Erneut steht die Zukunft des BVB auf dem Spiel. Der rapide Zerfall der Dortmunder Mannschaft ist auch auf die fehlenden Zuschauer im Westfalenstadion zurückzuführen.
Ein Kommentar von Dietfried Dembowski
Die letzte große Parade am Borsigplatz fand 2017 statt. Sie fiel in eine Zeit innerer Streitigkeiten. Aki Watzke schmiss den jubelnden Thomas Tuchel noch vom fahrenden Truck. An die damaligen Spieler kann sich in Dortmund niemand mehr erinnern. Sie sind längst vom Über die Jahre sind die Gesichter des Teams immer austauschbarer geworden. Das vergangenheitssüchtige Umfeld kann die Aufstellung des 1997er Finalspiels gegen Juve runterbeten. Den aktuellen Spielplan kennt es nicht. Den Kader der Saison 2015-2016 hat es vergessen. Zu viele Spieler kamen und gingen. Die Jahre des ewigen Umbruchs hat es nicht verkraftet! Trotzdem: In den vergangenen Jahren zehrten die Dortmunder von der Kraft der Südtribüne. Die waren immer da. Die waren das Korrektiv für die lethargische Mannschaft.
Der in München mit einem 3:2 errungene Einzug ins 2017er-Pokalfinale steht exemplarisch für das Dortmunder Scheitern in den Folgejahren. Damals schweißte die äußere Bedrohung nach dem Anschlag auf die Mannschaft ein paar Wochen vorher die Mannschaft und die Stadt für einen kurzen Moment zusammen. Nur in den Momenten der Einheit ist der BVB stark. „Borussia Dortmund kriegt niemand klein“, hieß es im Frühjahr 2017 rund um den Borsigplatz. Der mühsam errungene Endspielsieg gegen Eintracht Frankfurt war dafür Beweis und Gegenbeweis zugleich.
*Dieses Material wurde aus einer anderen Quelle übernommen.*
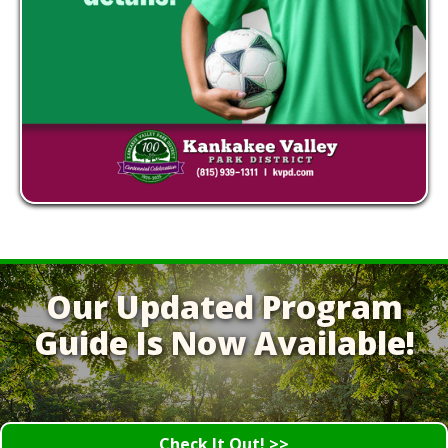
Our Updated Program
Guide Is Now Available!
Check It Out! >>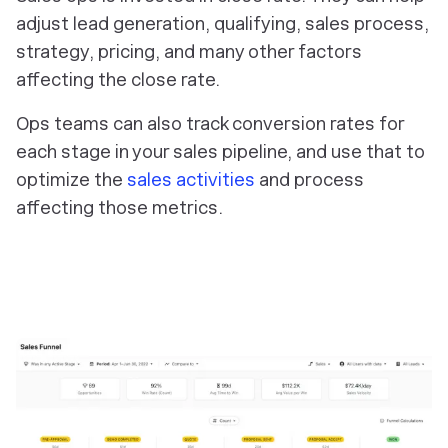
adjust lead generation, qualifying, sales process,
strategy, pricing, and many other factors
affecting the close rate.
Ops teams can also track conversion rates for
each stage in your sales pipeline, and use that to
optimize the
sales activities
and process
affecting those metrics.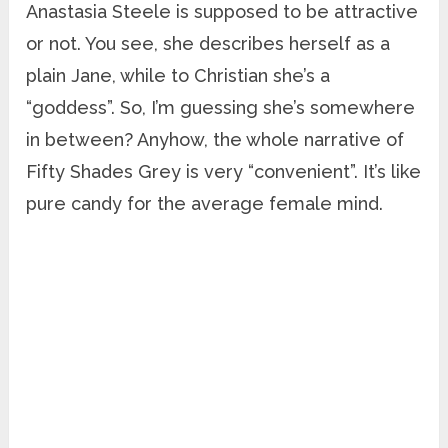
Anastasia Steele is supposed to be attractive
or not. You see, she describes herself as a
plain Jane, while to Christian she’s a
“goddess”. So, I’m guessing she’s somewhere
in between? Anyhow, the whole narrative of
Fifty Shades Grey is very “convenient”. It’s like
pure candy for the average female mind.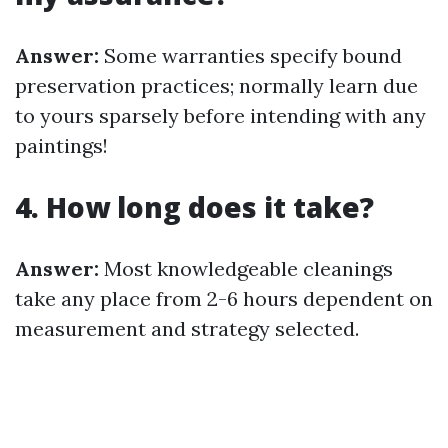
Answer:
Some warranties specify bound
preservation practices; normally learn due
to yours sparsely before intending with any
paintings!
4. How long does it take?
Answer:
Most knowledgeable cleanings
take any place from 2-6 hours dependent on
measurement and strategy selected.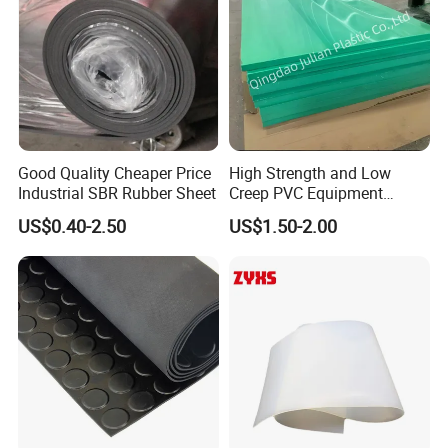
Good Quality Cheaper Price
High Strength and Low
Industrial SBR Rubber Sheet
Creep PVC Equipment
Foundation Sheet
US$0.40-2.50
US$1.50-2.00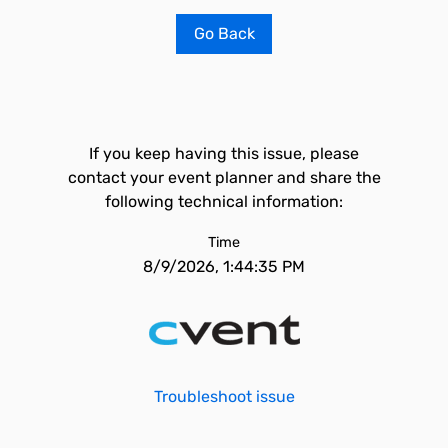
Go Back
If you keep having this issue, please
contact your event planner and share the
following technical information:
Time
8/9/2026, 1:44:35 PM
Troubleshoot issue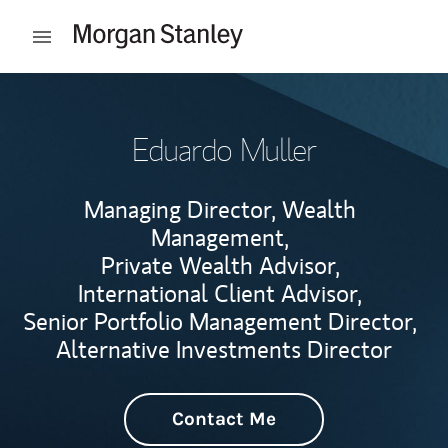
Skip to content
Open mobile menu
Return to Nav
Eduardo Muller
Managing Director, Wealth
Management,
Private Wealth Advisor,
International Client Advisor,
Senior Portfolio Management Director,
Alternative Investments Director
Contact Me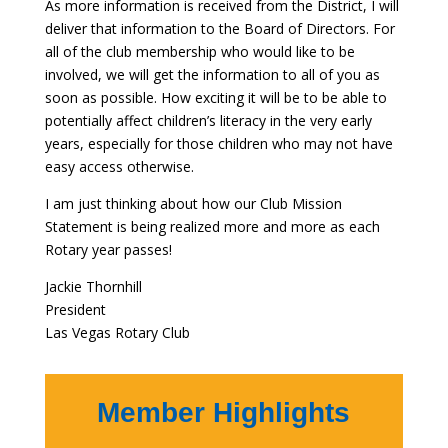
As more information is received from the District, I will
deliver that information to the Board of Directors. For
all of the club membership who would like to be
involved, we will get the information to all of you as
soon as possible. How exciting it will be to be able to
potentially affect children’s literacy in the very early
years, especially for those children who may not have
easy access otherwise.
I am just thinking about how our Club Mission
Statement is being realized more and more as each
Rotary year passes!
Jackie Thornhill
President
Las Vegas Rotary Club
Member Highlights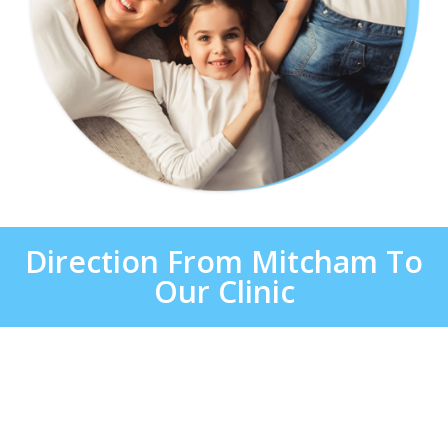
Direction From Mitcham To
Our Clinic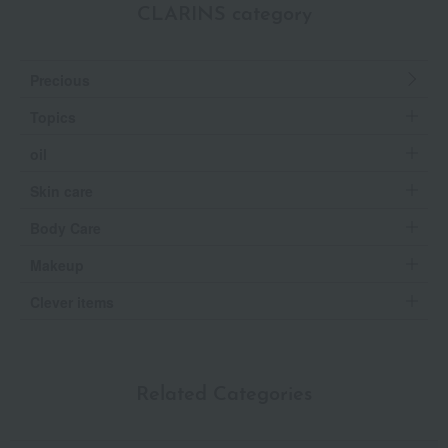
CLARINS category
Precious
Topics
oil
Skin care
Body Care
Makeup
Clever items
Related Categories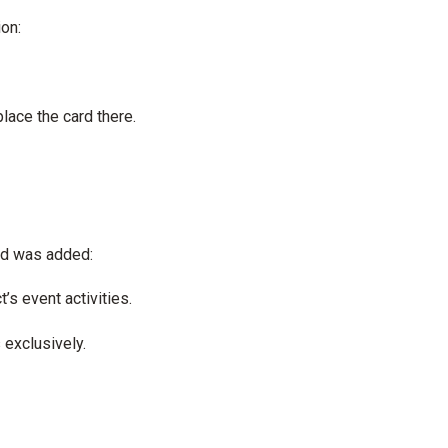
ion:
ace the card there.
ard was added:
’s event activities.
 exclusively.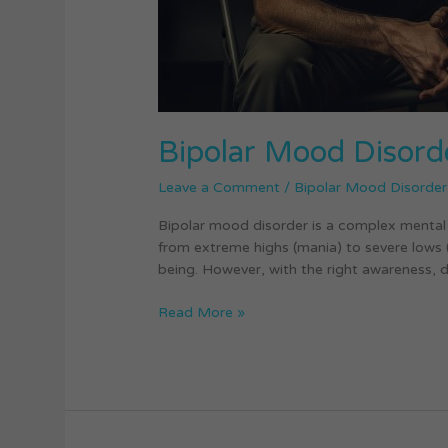
Bipolar Mood Disord
Leave a Comment
/
Bipolar Mood Disorder
Bipolar mood disorder is a complex mental 
from extreme highs (mania) to severe lows (de
being. However, with the right awareness, d
Read More »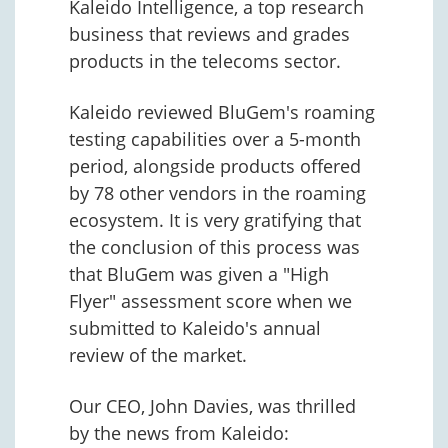
Kaleido Intelligence, a top research
business that reviews and grades
products in the telecoms sector.
Kaleido reviewed BluGem's roaming
testing capabilities over a 5-month
period, alongside products offered
by 78 other vendors in the roaming
ecosystem. It is very gratifying that
the conclusion of this process was
that BluGem was given a "High
Flyer" assessment score when we
submitted to Kaleido's annual
review of the market.
Our CEO, John Davies, was thrilled
by the news from Kaleido: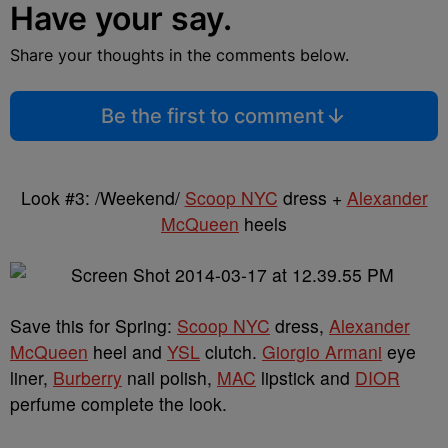
Have your say.
Share your thoughts in the comments below.
Be the first to comment
Look #3: /Weekend/
Scoop NYC
dress +
Alexander
McQueen
heels
Save this for Spring:
Scoop NYC
dress,
Alexander
McQueen
heel and
YSL
clutch.
Giorgio Armani
eye
liner,
Burberry
nail polish,
MAC
lipstick and
DIOR
perfume complete the look.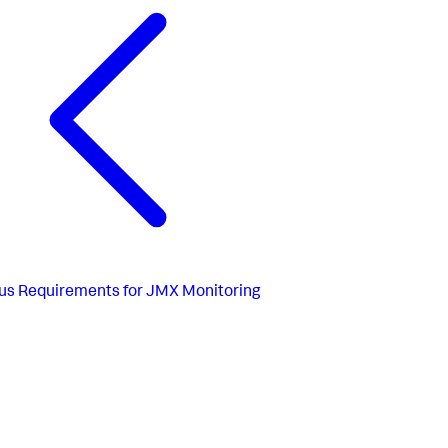
us
Requirements for JMX Monitoring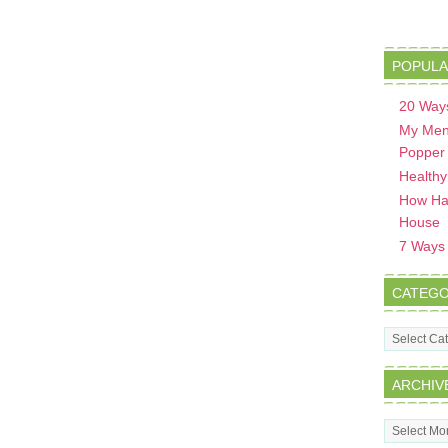
POPULA
20 Ways
My Men
Popper
Healthy
How Hav
House
7 Ways t
CATEGO
Categorie
ARCHIV
Archives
Die äußere Bedrohung wurde mit einem letzten Kraftakt zurückgeschlagen, doch die internen Streitigkeiten, die Folgen des Anschlags kosteten den Verein mindestens eine Saison. In den Folgejahren brachte Favre gemeinsam mit dem Stadion die Stabilität zurück und etablierte ihn endgültig als zweite Kraft hinter Bayern. Doch die Stabilität wurde als Stillstand wahrgenommen und mit dem Einsetzen der Pandemie brachen die Zuschauer weg. Sechs der neun Ligaspiele ohne Zuschauer wurden seither verloren.
Zwei knappe Niederlagen die Bayern, und je eine krachende gegen Hoffenheim und Stuttgart sowie desolate Auftritte gegen Mainz und Köln. Was Favre den Spieler nicht geben konnte, hatten bis dahin die Fans übernommen. Sie waren jetzt nicht mehr da. Der Schweizer fand keine Lösungen und wie sollte er auch? Diese Mannschaft braucht den Lärm, braucht das, was Michael Zorc auf der ersten Pressekonferenz des neuen Trainers Edin Terzic als „Emotionalität“ beschrieb. Viel wichtiger als die Emotionalität ist das Wirken des Vereins in die Stadt. Der von Skandalen gebeutelte Fußball bedeutet in Dortmund immer noch alles. Doch die Perspektive fehlt. In der Liga langt es in einer guten Saison zu Platz 2, in einer schlechten zu Platz 4. Der Weg im Pokal endet im Frühjahr. Der in der Champions League auch. Dann fallen die Fjörtofts, die Falks und Romanos wieder über den Verein her. Sie transferieren die Spieler und begründen damit den Dortmunder Mythos vom Ausbildungsverein für die europäischen Topklubs. Der sie auch sein wollen und müssen. Um irgendwann einmal einen Sprung zu schaffen. Nur wohin sollen sie springen? Und wo würden sie landen? In einer europäischen Super League?
Das alles ist nicht wichtig, solange nur der richtige Trainer an der Seitenlinie steht. Der 38-jährige Terzic wird sich beweisen müssen. Seine ersten Sätze als Cheftrainer deuten in die richtige Richtung. Da beschuldigte er, mehr Fan als Trainer, den kommenden Champions League-Gegner Sevilla. Das Zeitspiel habe er ihn nie vergessen. Das ist 10 Jahre her. 10 Jahre, die den Verein verändert haben. Zum ersten Mal erinnert sich ein Dortmunder Trainer an das, was war. Jede Zufluchtsstätte der Vergangenheit ist ein Gefängnis. Die Zukunft des BVB steht auf dem Spiel. Dazu müssen sie aus dem Gefängnis der Erinnerung ausbrechen.Edin Terzic, und nicht Marco Rose, hält die Schlüssel dazu in der Hand. Er muss sie nur richtig einsetzen.